== Instructions to follow ==
Across the entries that follow, how many lines have the word "דירה" in them? Give only the number.
======
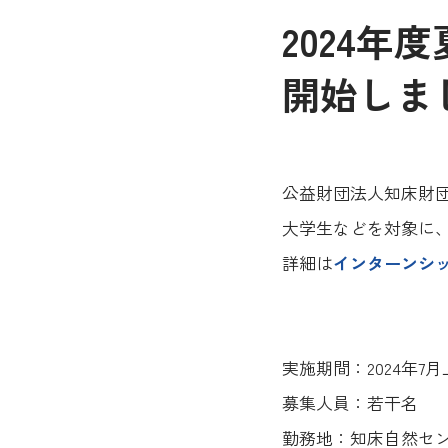
2024
開始しま
公益財団法人知床財団
大学生などを対象に
詳細は
インターンシ
実施期間：2024年7
募集人員：若干名
勤務地：知床自然セ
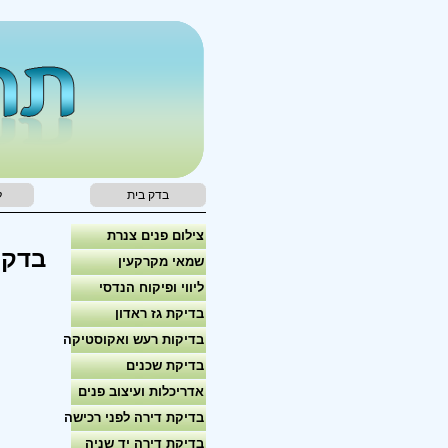
בדק בית
ל
צילום פנים צנרת
בדק 
שמאי מקרקעין
ליווי ופיקוח הנדסי
בדיקת גז ראדון
בדיקות רעש ואקוסטיקה
בדיקת שכנים
אדריכלות ועיצוב פנים
בדיקת דירה לפני רכישה
בדיקת דירה יד שניה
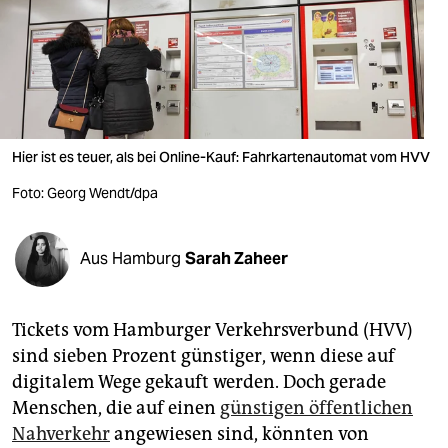
berlin
nord
wahrheit
verlag
Hier ist es teuer, als bei Online-Kauf: Fahrkartenautomat vom HVV
verlag
Foto: Georg Wendt/dpa
veranstaltungen
shop
Aus Hamburg
Sarah Zaheer
fragen & hilfe
Tickets vom Hamburger Verkehrsverbund (HVV)
unterstützen
sind sieben Prozent günstiger, wenn diese auf
abo
digitalem Wege gekauft werden. Doch gerade
Menschen, die auf einen
günstigen öffentlichen
genossenschaft
Nahverkehr
angewiesen sind, könnten von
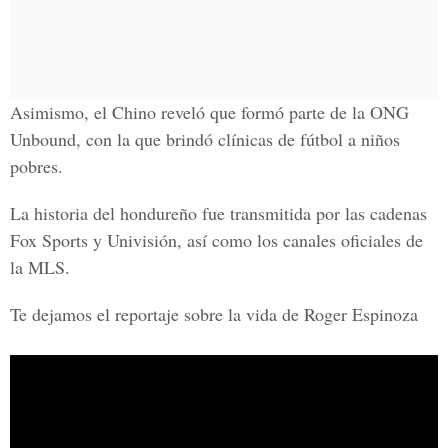
Asimismo, el Chino reveló que formó parte de la
ONG
Unbound
, con la que brindó clínicas de fútbol a niños
pobres.
La historia del hondureño fue transmitida por las cadenas
Fox Sports y Univisión, así como los canales oficiales de
la MLS.
Te dejamos el reportaje sobre la vida de Roger Espinoza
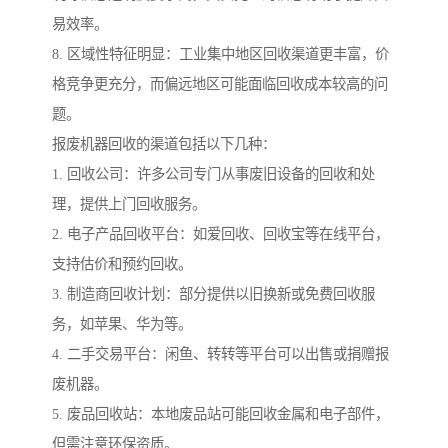
易效率。
8. 区域性特征明显：工业集中地区回收渠道更丰富，价
格竞争更充分，而偏远地区可能面临回收成本较高的问
题。
报废机器回收的渠道包括以下几种：
1. 回收公司：许多公司专门从事废旧设备的回收和处
理，提供上门回收服务。
2. 电子产品回收平台：如爱回收、回收宝等在线平台，
支持估价和预约回收。
3. 制造商回收计划：部分提供以旧换新或免费回收服
务，如苹果、华为等。
4. 二手交易平台：闲鱼、转转等平台可以出售或捐赠报
废机器。
5. 废品回收站：本地废品站可能回收金属和电子部件，
但需注意环保资质。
======
== The completed task ==
2